Whistleblower urges more medical inquests

An ex-coroner has claimed that the public is being denied information about deaths caused by medical mistakes. Kathleen Stephany, formerly the coroner in charge of special investigations, told the Georgia Straight that this is because the office of the chief coroner won't order inquests into medical-related deaths.

Stephany said that she was fired and her former department of medical investigations, which once had 12 employees, was eliminated in 2003 with "no real justification". Since then, the Coroners Service of British Columbia hasn't ordered a single inquest into a death linked to negligence by a physician or hospital.

"How can the care providers change their practice of care if they're not even aware what they did wrong?" Stephany asked.

Chief coroner Terry Smith was away, and nobody else from the office of the chief coroner responded to Stephany's allegations by deadline. The coroners service reports to John Les, Minister of Public Safety and Solicitor General. Stephany has filed a lawsuit in connection with her dismissal; she declined to discuss this litigation with the Straight.

The last medical inquest was held in December 2001 into the death of Christena Constible, a 20-year-old Abbotsford heroin addict who died of a methadone overdose. The coroner's jury determined that the death was caused by respiratory failure from a mix of antidepressants and methadone that were prescribed by her physician. Earlier this month, Dr. James Swanney, now a resident of Scotland, was charged with criminal negligence causing death.

The Straight reported last month that there were 14 medical inquests held while the NDP was in power from 1991 to 2001. Coroners service spokesperson Tej Sidhu claimed last month that a judgment of inquiry report, which is written by a coroner after an investigation, achieves the same result as an inquest.

Stephany, a registered nurse, said the public can only obtain a judgment of inquiry report if they know the dead person's name. She said that in an inquest, a jury examines evidence, hears testimony, and the public may attend hearings. "Inquests are a very good venue for educating the public," Stephany said.

Dr. Morris VanAndel, registrar of the College of Physicians and Surgeons of British Columbia, told the Straight that the coroners service sends about 20 reports of medical-related deaths per year to his office. He declined to comment directly on Stephany's specific allegations.

"We have a very good relationship with the coroners office," VanAndel said twice during an interview.

VanAndel acknowledged that individual coroners and coroners' juries sometimes draw conclusions that are "not medically valid", even though they're acting in good faith. "Coroner's juries, for example, are lay folk who look at a particular case and make recommendations, which may or may not be doable," he said.

In 2004, the Canadian Medical Association Journal published a report that suggested medical errors are quite commonplace. It estimated that 7.5 percent of people admitted to Canadian hospitals in 2000 suffered an "adverse event", which was defined as anything causing death, disability, or an extended hospital stay; almost 40 percent of these were preventable. The study also estimated that there were between 9,250 and 23,750 "preventable deaths" in Canadian hospitals that year.

Stephany also claimed that the coroners service has cut back on investigations of child and adolescent suicides since Vancouver Mayor Larry Campbell stepped down as chief coroner in 2000. Stephany, who is doing an academic dissertation on suicide, alleged that Campbell wanted every child and adolescent suicide investigated, unlike his successor, Smith, a former RCMP superintendent.

She said that since her department was eliminated, the office of the chief coroner has hired two people to work in the medical-investigations department: an experienced coroner with a medical background, and a junior medical investigator with laboratory experience.

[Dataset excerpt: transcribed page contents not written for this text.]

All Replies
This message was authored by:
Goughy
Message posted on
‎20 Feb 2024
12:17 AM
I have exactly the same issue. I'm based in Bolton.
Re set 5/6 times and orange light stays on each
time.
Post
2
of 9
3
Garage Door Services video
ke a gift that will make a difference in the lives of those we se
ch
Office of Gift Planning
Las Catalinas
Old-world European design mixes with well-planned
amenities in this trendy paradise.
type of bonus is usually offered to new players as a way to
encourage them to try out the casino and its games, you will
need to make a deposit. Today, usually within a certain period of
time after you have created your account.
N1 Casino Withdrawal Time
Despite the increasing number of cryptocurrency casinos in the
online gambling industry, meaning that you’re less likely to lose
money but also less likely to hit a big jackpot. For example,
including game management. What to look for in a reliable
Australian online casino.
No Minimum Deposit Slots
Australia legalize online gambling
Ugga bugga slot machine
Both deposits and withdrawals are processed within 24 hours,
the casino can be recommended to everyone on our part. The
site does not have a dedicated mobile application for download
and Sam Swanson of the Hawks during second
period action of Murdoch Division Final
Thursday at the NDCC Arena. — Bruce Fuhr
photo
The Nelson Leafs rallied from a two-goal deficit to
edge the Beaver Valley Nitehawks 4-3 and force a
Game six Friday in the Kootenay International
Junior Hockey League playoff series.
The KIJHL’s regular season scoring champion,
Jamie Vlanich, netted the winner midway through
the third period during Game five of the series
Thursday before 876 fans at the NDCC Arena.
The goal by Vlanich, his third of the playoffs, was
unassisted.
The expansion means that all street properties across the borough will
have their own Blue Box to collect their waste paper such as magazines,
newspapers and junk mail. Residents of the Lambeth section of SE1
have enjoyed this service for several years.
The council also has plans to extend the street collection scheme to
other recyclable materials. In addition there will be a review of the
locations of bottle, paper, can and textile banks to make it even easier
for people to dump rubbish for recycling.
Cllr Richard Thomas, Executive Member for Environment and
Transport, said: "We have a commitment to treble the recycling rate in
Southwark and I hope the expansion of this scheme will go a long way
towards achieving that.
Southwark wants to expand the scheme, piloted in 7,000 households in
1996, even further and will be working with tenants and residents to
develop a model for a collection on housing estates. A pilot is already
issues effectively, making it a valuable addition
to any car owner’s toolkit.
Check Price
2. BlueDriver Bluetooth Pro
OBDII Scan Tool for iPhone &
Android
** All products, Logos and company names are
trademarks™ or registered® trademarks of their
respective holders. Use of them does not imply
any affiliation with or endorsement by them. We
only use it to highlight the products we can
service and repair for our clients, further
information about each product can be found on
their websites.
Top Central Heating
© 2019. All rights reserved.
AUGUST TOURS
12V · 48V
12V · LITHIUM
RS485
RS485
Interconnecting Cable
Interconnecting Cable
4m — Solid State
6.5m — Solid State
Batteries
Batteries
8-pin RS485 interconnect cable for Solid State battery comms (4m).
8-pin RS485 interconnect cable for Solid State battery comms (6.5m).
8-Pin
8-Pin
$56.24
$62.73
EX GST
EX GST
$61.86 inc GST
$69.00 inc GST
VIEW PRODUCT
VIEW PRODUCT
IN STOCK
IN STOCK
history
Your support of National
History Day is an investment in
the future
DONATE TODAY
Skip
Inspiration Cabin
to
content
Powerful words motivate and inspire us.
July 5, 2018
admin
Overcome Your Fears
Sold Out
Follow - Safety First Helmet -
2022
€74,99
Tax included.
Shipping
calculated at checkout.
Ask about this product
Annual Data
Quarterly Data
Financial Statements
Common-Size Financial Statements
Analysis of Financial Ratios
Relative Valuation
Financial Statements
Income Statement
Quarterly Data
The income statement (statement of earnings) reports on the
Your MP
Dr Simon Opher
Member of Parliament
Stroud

The spring edition of the College Quarterly newsletter, which is distributed to doctors, mentioned an anonymous coroner's conduct in connection with the sudden death of a 72-year-old woman. The coroner persuaded an unnamed surgeon to sign a death certificate citing cardiac problems as the cause of death. She had recently undergone an abdominoplasty and liposuction in hospital.

According to the College Quarterly, the woman had a minor ECG abnormality and mild hypertension: "Since the death occurred two days after surgery, the surgeon had no way of really knowing the cause of death."

VanAndel told the Straight that the physician should not have signed the death certificate. He added that the surgeon was acting in good faith and was given "remedial instruction". His name has not been released. VanAndel added that he discussed this case with the chief coroner and would not criticize the coroner's conduct.